昨年2月に発表された2025年第4四半期決算では、ソルティースナックが28%増と好調な価格実現により、9月中旬の価格改定による数量減が相殺され、売上高は30億ドルとなり、コンセンサス予想を上回った。

2025年通期の売上高は120億ドルに達したが、売上総利益は26%減の40億ドルに落ち込んだ。

営業利益は48%減の20億ドルとなり、営業利益率は27%から13%へと低下した。

経営陣は2026年の調整後EPSを8~9ドルとし、30%の業績回復を示唆したが、これは2億3,000万ドルの効率化節約と1桁台前半の総原価の減少に支えられている。

カーク・タナー最高経営責任者(CEO)は直接次のように述べた。"我々は、持続可能な売上成長を加速させ、マージンを回復させ、ハーシーを長期的な成功に導くという明確かつ集中的なコミットメントを持ち、有意義なモメンタムを今年に持ち越す"。

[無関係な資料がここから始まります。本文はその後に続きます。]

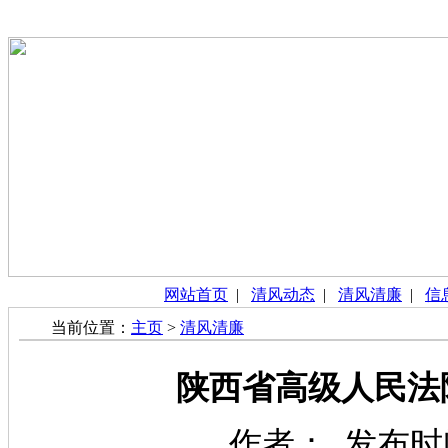
网站首页
|
清风动态
|
清风清廉
|
信
当前位置：
主页
>
清风清廉
陕西省高级人民法
作者： 发布时间：2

3月31日にニューヨークで開催されるインベスター・デイでは、ハーシー、リース、ドッツ、プロテイン・ブランドにわたる複数年戦略計画、イノベーション・パイプライン、2027年と2028年の財務フレームワークが発表される予定だ。

HSYの株価は223ドルで、コンセンサス・レーティングは「ホールド」、アナリストの目標株価の中央値は200ドルとなっており、多くのアナリストがフェアバリューと見ている水準よりも高い水準で取引されている。

HSY株のモデルによる分析

ハーシーの売上総利益率は、カカオのインフレにより2024年の47%から2025年には34%に低下し、昨年2月の10%の価格設定と2億3,000万ドルの効率化により、2026年の回復が動き出した。

ハーシーの5年間の過去平均22.5%に沿った3.3%の売上成長と22.6%の営業利益率という市場想定は、24.3倍の利益倍率をサポートし、278ドルの目標価格を生み出す。

現在価格223ドルからのトータルリターンは24.8%で、年率8%のリターンは標準的な株式ハードルレート10%には届かず、マージン回復リスクに対する補償はまだ薄い。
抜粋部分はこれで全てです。